Entonces, ¿qué debe hacer una persona consciente de la moda y de la salud del pie? Baidoo recomienda opciones más resistentes como FitFlops, que ofrecen contorno y soporte, muy lejos de las losas de espuma de antaño. Las sandalias de deslizamiento están pasadas de moda; las Crocs están de moda, especialmente entre la Generación Z, que aparentemente aprecian el calzado "anti-moda" que es "realmente cómodo" y de diseño ortopédico. Las Birkenstocks ofrecen beneficios similares en la plantilla, y los zuecos de madera están regresando, favorecidos por médicos y chefs que saben algo sobre estar de pie. Las mulas de deslizamiento Scholl, el zapato ortopédico original, incluso recibieron una mención: Baidoo confiesa tener un par en ante rosa.

Para aquellos que buscan altura sin agonía, las cuñas proporcionan soporte y una silueta de tobillo favorecedora, particularmente para clientes de tallas grandes, dice Baidoo. Y si te sientes aventurero, ¿por qué no probar las sandalias de pescador? Son como algo que tu profesor de historia usaba en los años 70, e incluso puedes combinarlas con calcetines. "Es un estilo realmente genial para adoptar también para mujeres", insiste Baidoo.

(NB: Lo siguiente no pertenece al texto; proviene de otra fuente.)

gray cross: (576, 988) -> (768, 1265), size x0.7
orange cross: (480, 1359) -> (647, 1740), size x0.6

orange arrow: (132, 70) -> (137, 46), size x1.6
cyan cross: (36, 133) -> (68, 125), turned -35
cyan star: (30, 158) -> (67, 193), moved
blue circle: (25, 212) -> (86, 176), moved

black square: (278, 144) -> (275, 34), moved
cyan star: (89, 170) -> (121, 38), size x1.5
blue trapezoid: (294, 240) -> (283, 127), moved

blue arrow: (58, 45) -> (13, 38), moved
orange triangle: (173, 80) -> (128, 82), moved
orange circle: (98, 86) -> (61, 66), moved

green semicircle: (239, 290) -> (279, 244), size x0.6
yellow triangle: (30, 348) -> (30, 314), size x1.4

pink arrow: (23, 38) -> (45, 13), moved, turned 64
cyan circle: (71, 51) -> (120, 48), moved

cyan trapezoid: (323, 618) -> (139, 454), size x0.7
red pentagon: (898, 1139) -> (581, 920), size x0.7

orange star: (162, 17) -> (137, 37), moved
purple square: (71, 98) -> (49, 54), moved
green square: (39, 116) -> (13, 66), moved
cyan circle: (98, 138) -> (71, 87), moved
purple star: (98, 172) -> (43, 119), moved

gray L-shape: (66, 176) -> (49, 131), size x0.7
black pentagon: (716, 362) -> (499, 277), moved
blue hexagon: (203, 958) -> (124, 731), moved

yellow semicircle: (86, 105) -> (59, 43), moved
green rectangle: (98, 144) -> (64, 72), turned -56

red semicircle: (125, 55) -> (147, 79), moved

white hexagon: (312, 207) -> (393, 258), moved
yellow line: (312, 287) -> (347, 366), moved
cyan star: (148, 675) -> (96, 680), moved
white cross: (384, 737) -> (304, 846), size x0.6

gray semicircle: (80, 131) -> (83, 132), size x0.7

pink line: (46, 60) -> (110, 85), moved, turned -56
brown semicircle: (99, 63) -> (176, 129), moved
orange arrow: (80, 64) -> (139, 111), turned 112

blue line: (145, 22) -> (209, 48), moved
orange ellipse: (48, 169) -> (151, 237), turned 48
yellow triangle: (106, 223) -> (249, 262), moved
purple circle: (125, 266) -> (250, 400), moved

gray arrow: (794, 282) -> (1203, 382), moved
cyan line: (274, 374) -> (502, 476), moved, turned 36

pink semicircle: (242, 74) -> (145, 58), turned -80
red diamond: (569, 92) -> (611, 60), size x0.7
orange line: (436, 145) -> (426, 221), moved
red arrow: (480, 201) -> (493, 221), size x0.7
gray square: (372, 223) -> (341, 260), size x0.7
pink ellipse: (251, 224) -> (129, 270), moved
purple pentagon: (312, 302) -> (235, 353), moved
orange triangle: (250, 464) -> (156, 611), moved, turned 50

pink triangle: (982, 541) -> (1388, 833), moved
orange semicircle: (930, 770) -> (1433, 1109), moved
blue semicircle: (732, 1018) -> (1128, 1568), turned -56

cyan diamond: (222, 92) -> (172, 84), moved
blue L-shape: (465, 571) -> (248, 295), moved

Ahora, sobre esos zapatos minimalistas de pie descalzo: Branthwaite advierte contra pasar de cero a una caminata de 5 millas de la noche a la mañana. Entra en ellos gradualmente, dice, o tus pies se amotinarán.

Los mejores consejos de la Dra. Branthwaite para el cuidado de los pies: inspecciona el material de la suela porque dicta el movimiento del pie; si puedes doblar tus chanclas por la mitad, pregúntate si eres lo suficientemente fuerte para manejar la carga extra; revisa tus pies regularmente: el calzado abierto puede resecar la piel, lo que lleva a talones duros y uñas frágiles; aplícate a diario un emoliente con urea; y mide tus pies a menudo, porque la talla 6 de hoy podría ser la talla 7 de mañana.

Ahora ve y entra al verano con confianza, o al menos con los talones bien hidratados.